- Court: District of Columbia Court of Appeals
- Full case name: Paula J. Frendak v. United States
- Decided: October 24, 1979
- Citation: 408 A.2d 364 (D.C. 1979)

Court membership
- Judges sitting: John W. Kern III, George R. Gallagher, John M. Ferren

Case opinions
- Decision by: Ferren
- Concurrence: Gallagher

Keywords
- Insanity defense; Competency evaluation;

= Frendak v. United States =

Frendak v. United States, 408 A.2d 364 (D.C. 1979) is a landmark case in which District of Columbia Court of Appeals decided that a judge could not impose an insanity defense over the defendant's objections.

==Circumstances==
Paula Frendak shot a coworker. After four competency hearings, the defendant was adjudicated competent, although in the opinion of several experts she was likely insane when she committed the crime. However, Frendak refused to use the insanity defense as she felt a hospital was worse than any prison. She attempted suicide, went on hunger strikes and refused medication to underscore her protests. However, she was forced by the court to plead insanity. Thus, in this case a competent defendant was not allowed to reject the use of the insanity defense.

==Decision==
On appeal the decision was reversed. The judge may not impose the insanity defense upon an unwilling defendant if an intelligent defendant voluntarily wishes to forgo the defense.
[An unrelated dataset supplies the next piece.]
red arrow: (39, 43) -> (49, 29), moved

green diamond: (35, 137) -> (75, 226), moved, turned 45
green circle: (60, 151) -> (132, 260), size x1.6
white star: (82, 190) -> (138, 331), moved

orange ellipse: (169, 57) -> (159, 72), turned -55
The court said that a defendant may feel hospital is worse than prison, that the term of incarceration may be longer, that the stigma and legal consequences of a criminal or an insanity defenses are different.

Using the U.S. Supreme Court decisions in North Carolina v. Alford and Faretta v. California, the court concluded that

... respect for a defendant's freedom as a person mandates that he or she be permitted to make fundamental decisions about the course of the proceedings.
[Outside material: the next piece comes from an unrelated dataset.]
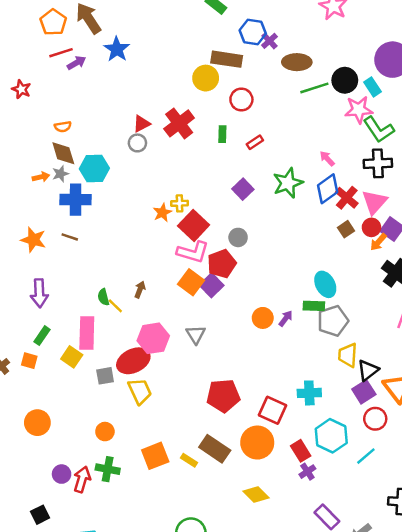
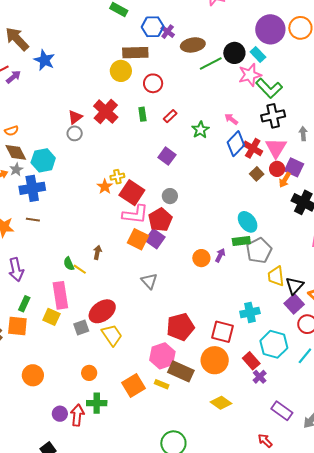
green star: (288, 183) -> (200, 130), moved, size x0.7
pink hexagon: (153, 338) -> (162, 356), moved
orange square: (29, 361) -> (17, 326), size x1.5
The court listed several disadvantages to choosing the insanity defense, including:
1. an insanity acquittal may increase the period of confinement over a prison sentence
2. better treatment may be received in a prison than a mental hospital
3. the defendant may want to avoid the stigma associated with a mental disorder
4. commitment may result in loss of other rights, such as a driver's license
5. the defendant may regard the crime as a political or religious act

The court therefore limited any further competence inquiry to an evaluation of the defendant's specific competency to waive the insanity defense.

==Significance==
This decision examines the quality of the defendant's decision. If the defendant appears to be intelligently and voluntarily waiving the insanity defense, the trial court should not deny this. However, the trial court should look into whether the defendant has been properly informed of the effects of their decision as well as the alternatives available to them. Thus the nature of such an evaluation would be similar to a competency to stand trial evaluation.
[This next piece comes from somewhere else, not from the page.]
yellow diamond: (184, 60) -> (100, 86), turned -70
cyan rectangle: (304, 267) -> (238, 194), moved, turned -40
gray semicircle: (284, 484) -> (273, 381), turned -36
The Frendak rationale, that a judge may not impose an insanity defense over the objections of the defendant, has been used mostly in federal cases. Some states have endorsed less elaborate procedures. For example, if a judge rules that the waiver of the insanity defense is not voluntary and informed, yet nonetheless the defense is imposed over the defendant's objections, then a separate counsel must be appointed to argue issues pertaining to insanity issues, while the defendant's counsel presents the arguments the defendant desires.

However, as of 2002, seventeen jurisdictions permitted an insanity defense to be entered over the objections of the defendant. Thus these jurisdictions are, in effect, saying that a defendant who has been found competent to stand trial is not competent to rationally select his trial plea. Therefore a separate competency to refuse the insanity defense would have to be held that is similar to an evaluation of the defendant's mental state at the time of the offense.

Realistically, because of the Supreme Court's holding in Godinez v. Moran, it is most likely that the court would hold that if a defendant is competent to stand trial, then he is also competent to waive the insanity defense, as the two competencies are equivalent.

Godinez v. Moran was modified and refined by the Supreme Court decision in Indiana v. Edwards in 2008.